▶ [INFORMATION PROVIDED]:

>>

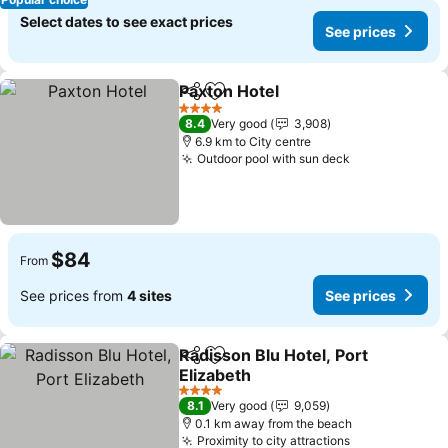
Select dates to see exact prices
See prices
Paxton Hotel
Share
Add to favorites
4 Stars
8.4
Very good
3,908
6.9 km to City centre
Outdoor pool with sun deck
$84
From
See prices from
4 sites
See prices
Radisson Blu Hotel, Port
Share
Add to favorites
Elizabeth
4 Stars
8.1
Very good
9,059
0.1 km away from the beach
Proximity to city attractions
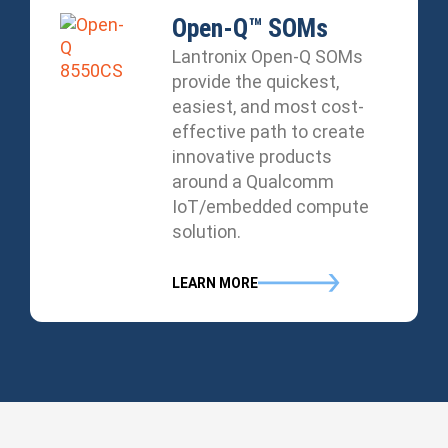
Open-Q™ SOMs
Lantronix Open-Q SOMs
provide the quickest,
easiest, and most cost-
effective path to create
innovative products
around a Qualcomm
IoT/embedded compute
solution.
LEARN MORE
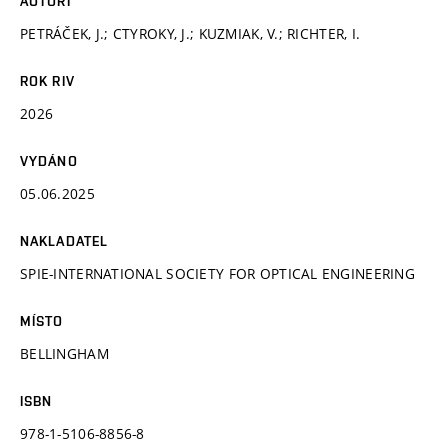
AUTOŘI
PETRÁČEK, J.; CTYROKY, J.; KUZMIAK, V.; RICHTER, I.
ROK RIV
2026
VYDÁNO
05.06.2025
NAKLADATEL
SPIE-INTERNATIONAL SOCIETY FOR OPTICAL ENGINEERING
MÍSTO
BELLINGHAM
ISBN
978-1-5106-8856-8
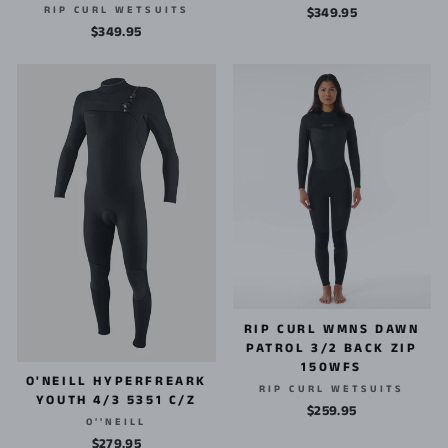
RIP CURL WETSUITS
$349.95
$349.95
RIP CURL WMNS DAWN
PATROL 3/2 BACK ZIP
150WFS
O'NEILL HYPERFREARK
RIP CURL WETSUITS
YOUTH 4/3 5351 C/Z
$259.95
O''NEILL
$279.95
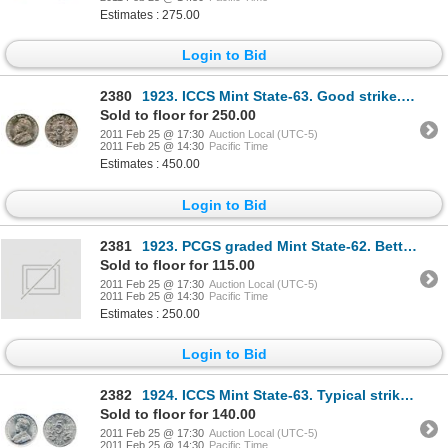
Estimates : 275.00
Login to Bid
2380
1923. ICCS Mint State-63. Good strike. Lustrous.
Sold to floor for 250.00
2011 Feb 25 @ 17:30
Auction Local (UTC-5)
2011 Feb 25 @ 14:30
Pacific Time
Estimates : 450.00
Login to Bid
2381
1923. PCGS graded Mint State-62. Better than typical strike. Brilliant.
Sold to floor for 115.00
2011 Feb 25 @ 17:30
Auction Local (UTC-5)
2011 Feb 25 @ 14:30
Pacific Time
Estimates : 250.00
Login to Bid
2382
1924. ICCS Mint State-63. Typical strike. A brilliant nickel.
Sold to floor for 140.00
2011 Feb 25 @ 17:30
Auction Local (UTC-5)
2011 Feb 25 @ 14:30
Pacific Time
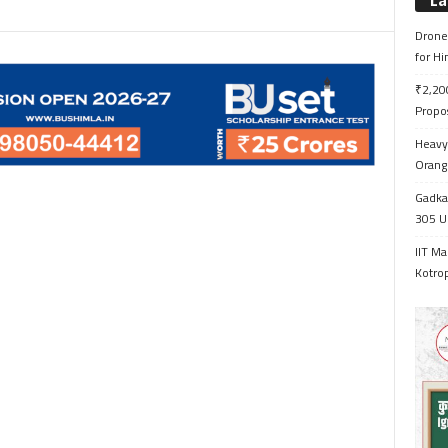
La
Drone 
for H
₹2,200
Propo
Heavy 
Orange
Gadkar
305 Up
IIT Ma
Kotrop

<<

▶ [THE TASK]:
Images are to be excluded, and each record above written out word for word.

▶ [WRITTEN ANSWER]:
Select dates to see exact prices
See prices
Paxton Hotel
Share
Add to favorites
4 Stars
8.4
Very good
3,908
6.9 km to City centre
Outdoor pool with sun deck
$84
From
See prices from
4 sites
See prices
Radisson Blu Hotel, Port
Share
Add to favorites
Elizabeth
4 Stars
8.1
Very good
9,059
0.1 km away from the beach
Proximity to city attractions
Open-Q™ SOMs
Lantronix Open-Q SOMs
provide the quickest,
easiest, and most cost-
effective path to create
innovative products
around a Qualcomm
IoT/embedded compute
solution.
LEARN MORE
AUTOŘI
PETRÁČEK, J.; CTYROKY, J.; KUZMIAK, V.; RICHTER, I.
ROK RIV
2026
VYDÁNO
05.06.2025
NAKLADATEL
SPIE-INTERNATIONAL SOCIETY FOR OPTICAL ENGINEERING
MÍSTO
BELLINGHAM
ISBN
978-1-5106-8856-8
RIP CURL WETSUITS
$349.95
$349.95
RIP CURL WMNS DAWN
PATROL 3/2 BACK ZIP
150WFS
O'NEILL HYPERFREARK
RIP CURL WETSUITS
YOUTH 4/3 5351 C/Z
$259.95
O''NEILL
$279.95
Estimates : 275.00
Login to Bid
2380
1923. ICCS Mint State-63. Good strike. Lustrous.
Sold to floor for 250.00
2011 Feb 25 @ 17:30
Auction Local (UTC-5)
2011 Feb 25 @ 14:30
Pacific Time
Estimates : 450.00
Login to Bid
2381
1923. PCGS graded Mint State-62. Better than typical strike. Brilliant.
Sold to floor for 115.00
2011 Feb 25 @ 17:30
Auction Local (UTC-5)
2011 Feb 25 @ 14:30
Pacific Time
Estimates : 250.00
Login to Bid
2382
1924. ICCS Mint State-63. Typical strike. A brilliant nickel.
Sold to floor for 140.00
2011 Feb 25 @ 17:30
Auction Local (UTC-5)
2011 Feb 25 @ 14:30
Pacific Time
La
Drone 
for H
₹2,200
Propo
Heavy 
Orange
Gadkar
305 Up
IIT Ma
Kotrop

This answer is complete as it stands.